1) Find a partner - I've had a LOT of false starts on projects that were sure
to be the next big thing. I would get an idea, work hard on it, overthink
everything, convince myself it was destined to be a failure, and then start on
something else. I watched idly as I saw my ideas implemented by other
companies, some with very large exits, some making large profits, and some
flops. I invariably regretted whatever reason I had justified to myself for
losing steam on it before.

I found a likeminded individual who is motivated, and is good in all the areas
I'm not (and better in some of the areas I am). From first-hand experience,
it's a lot harder to lose focus or succumb to wanderlust when you have
somebody next to you making progress. His progress motivates me. My progress
motivates him.

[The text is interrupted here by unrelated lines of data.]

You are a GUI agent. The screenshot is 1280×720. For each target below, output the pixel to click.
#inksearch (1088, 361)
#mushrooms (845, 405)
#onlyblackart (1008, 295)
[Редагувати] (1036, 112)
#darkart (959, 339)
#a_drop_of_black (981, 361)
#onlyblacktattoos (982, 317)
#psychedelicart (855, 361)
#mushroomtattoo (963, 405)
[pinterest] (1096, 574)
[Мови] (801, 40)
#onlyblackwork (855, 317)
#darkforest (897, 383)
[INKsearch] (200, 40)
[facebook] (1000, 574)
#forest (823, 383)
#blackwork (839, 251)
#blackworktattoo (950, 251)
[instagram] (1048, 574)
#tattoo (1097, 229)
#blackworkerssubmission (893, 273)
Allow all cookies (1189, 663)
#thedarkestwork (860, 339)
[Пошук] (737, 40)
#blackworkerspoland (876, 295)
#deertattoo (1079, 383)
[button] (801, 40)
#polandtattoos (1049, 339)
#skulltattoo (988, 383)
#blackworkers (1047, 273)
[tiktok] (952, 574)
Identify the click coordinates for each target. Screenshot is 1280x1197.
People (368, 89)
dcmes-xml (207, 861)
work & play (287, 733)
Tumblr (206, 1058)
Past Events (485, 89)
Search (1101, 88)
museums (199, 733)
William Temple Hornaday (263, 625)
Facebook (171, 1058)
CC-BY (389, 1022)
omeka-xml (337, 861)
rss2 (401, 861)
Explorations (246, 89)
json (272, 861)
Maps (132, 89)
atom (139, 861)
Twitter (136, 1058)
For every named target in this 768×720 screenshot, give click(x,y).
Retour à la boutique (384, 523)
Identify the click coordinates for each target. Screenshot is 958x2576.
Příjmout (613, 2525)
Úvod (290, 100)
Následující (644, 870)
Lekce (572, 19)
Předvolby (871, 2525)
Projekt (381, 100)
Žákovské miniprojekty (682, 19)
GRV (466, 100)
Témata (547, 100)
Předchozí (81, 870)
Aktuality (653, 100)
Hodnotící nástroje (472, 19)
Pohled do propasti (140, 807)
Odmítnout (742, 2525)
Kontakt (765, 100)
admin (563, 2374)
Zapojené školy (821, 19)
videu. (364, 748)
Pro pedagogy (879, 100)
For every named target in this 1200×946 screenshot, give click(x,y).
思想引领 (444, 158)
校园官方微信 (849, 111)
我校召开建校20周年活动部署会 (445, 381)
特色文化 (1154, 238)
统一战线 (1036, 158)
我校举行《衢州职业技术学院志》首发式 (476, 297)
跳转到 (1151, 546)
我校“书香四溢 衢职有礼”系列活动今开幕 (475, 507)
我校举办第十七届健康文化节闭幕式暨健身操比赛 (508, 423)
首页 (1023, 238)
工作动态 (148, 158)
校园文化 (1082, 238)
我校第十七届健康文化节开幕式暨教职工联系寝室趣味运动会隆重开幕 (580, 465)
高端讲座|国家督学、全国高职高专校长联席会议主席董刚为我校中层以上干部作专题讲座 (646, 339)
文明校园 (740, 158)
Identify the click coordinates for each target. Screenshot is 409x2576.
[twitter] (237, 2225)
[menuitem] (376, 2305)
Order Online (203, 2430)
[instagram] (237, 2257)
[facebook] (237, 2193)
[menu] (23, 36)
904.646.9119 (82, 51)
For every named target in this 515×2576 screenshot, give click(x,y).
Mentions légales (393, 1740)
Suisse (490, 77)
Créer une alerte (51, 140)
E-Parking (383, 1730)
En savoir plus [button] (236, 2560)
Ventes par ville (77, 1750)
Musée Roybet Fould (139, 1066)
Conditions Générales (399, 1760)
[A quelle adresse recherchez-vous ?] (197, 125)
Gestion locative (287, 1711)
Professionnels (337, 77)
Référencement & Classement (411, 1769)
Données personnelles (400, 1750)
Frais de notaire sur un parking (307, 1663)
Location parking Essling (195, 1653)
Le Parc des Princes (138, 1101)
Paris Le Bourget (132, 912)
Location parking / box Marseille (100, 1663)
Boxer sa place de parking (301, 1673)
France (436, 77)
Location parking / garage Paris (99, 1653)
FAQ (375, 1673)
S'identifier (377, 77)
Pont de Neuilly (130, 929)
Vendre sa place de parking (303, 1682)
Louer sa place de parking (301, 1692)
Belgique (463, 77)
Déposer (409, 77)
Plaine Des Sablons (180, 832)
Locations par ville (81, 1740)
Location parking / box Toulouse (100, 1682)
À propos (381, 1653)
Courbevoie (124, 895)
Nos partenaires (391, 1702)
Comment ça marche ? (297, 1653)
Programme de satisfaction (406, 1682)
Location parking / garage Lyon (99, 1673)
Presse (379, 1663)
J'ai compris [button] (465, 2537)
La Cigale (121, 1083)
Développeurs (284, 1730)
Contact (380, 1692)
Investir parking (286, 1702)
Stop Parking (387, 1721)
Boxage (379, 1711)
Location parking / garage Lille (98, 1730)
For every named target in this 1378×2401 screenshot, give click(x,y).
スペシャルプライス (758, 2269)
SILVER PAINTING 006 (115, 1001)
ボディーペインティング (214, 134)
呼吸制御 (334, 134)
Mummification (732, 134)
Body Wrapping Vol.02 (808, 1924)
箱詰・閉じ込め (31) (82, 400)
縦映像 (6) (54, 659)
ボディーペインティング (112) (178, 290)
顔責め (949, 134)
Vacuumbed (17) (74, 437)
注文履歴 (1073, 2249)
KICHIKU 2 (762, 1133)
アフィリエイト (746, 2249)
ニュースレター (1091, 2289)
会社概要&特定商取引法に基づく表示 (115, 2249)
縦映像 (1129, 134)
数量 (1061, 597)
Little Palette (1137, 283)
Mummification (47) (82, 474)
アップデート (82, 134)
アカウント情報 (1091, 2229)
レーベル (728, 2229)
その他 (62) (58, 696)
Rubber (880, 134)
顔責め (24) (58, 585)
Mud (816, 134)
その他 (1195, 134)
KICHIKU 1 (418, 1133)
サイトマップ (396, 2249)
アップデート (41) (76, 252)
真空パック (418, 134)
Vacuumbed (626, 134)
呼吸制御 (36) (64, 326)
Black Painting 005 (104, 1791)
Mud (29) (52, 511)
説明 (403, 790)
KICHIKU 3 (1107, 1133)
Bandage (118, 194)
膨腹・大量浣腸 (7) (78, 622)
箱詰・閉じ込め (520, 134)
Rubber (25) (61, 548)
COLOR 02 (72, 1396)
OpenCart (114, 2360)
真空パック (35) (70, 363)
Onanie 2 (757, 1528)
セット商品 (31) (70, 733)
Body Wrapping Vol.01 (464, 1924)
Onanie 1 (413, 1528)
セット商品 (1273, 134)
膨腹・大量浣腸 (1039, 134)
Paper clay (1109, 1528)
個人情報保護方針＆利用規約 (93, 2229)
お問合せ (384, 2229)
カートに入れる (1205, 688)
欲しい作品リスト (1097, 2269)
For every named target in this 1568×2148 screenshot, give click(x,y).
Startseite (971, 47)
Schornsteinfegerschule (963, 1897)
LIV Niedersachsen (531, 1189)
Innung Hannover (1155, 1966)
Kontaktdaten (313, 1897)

We both have skin in the game, and we're both moving forward at
a pace I never have before.

The other piece of advice? Cancel cable. My TV broke, and I found myself being
extremely productive while I was waiting for a repairman to come out. So
productive, in fact, that I called and cancelled on him.

I still get most of what I watch from Hulu or other sites, but now the TV is
background noise while I'm programming, and far less of a distraction than
something that I needed to leave the room for.